Golden Temple killings: 27 years and still awaiting justice

Sikh community protests, demands hanging of those involved.

LAHORE:


Around 100 members of the local Sikh community staged a protest in front of the Lahore Press Club on Monday to mark the Golden Temple killings by the Indian Army in Amritsar on June 6, 1984. The protesters also attended services at various gurdwaras.


The protesters regretted that 27 years after the tragedy, they had not received justice. The anniversary of Operation Blue Star brought back hurtful memories of the military brutality.  Sardar Mastan Singh told The Express Tribune that Sikhs had faced torture at various stages from the time of the Indo-Pak partition to the 1984 sacrilege of their shrine by the Indian forces.

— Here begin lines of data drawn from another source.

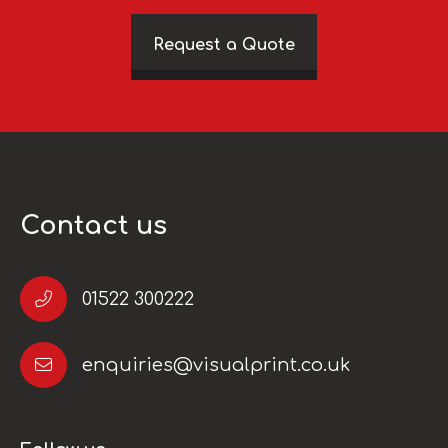
Request a Quote
Contact us
01522 300222
enquiries@visualprint.co.uk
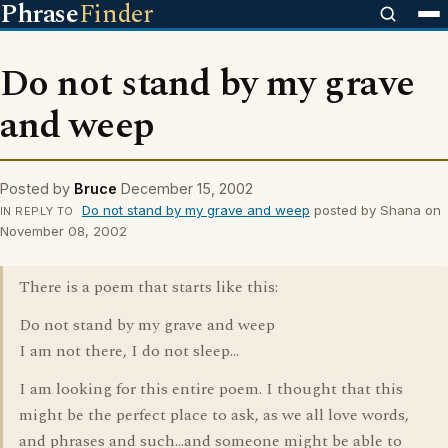
Phrase
Finder
Do not stand by my grave
and weep
Posted by
Bruce
December 15, 2002
Do not stand by my grave and weep
posted by Shana on
IN REPLY TO
November 08, 2002
There is a poem that starts like this:
Do not stand by my grave and weep
I am not there, I do not sleep...
I am looking for this entire poem. I thought that this
might be the perfect place to ask, as we all love words,
and phrases and such...and someone might be able to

“On this day, the Indian Military forces brutally attacked the central Sikh shrine, Shri Darbar Sahib, also called the Golden Temple. Thousands of innocent Sikhs were killed at the time,” he said. He said that the Pakistani Sikhs wanted justice for the massacre.


Sardar Sham Singh, the Pakistan Sikh Gurdwara Parbandhak Committee president, told The Tribune that on behalf of around 12,000 Sikhs living in Pakistan, the committee demanded the Indian government to form an independent commission to probe the matter. He said that since 1984 at least 11 judicial commissions had been appointed, but all had failed to do the job.

Writer Sardar Kalyan Singh recalled that former Indian prime minister Indira Gandhi had ordered Operation Blue Star that lasted from June 3 to June 6, 1984.

“Militarily successful, the operation is considered a political disaster,” he said. He said that the revenge for the desecration of the Sikh shrine was pledged by many in the community, and eventually resulted in the assassination of Gandhi by two of her bodyguards. “It was followed by brutal attacks on Sikhs in which thousands more were killed, burnt alive and raped.”



Published in The Express Tribune, June 7th, 2011.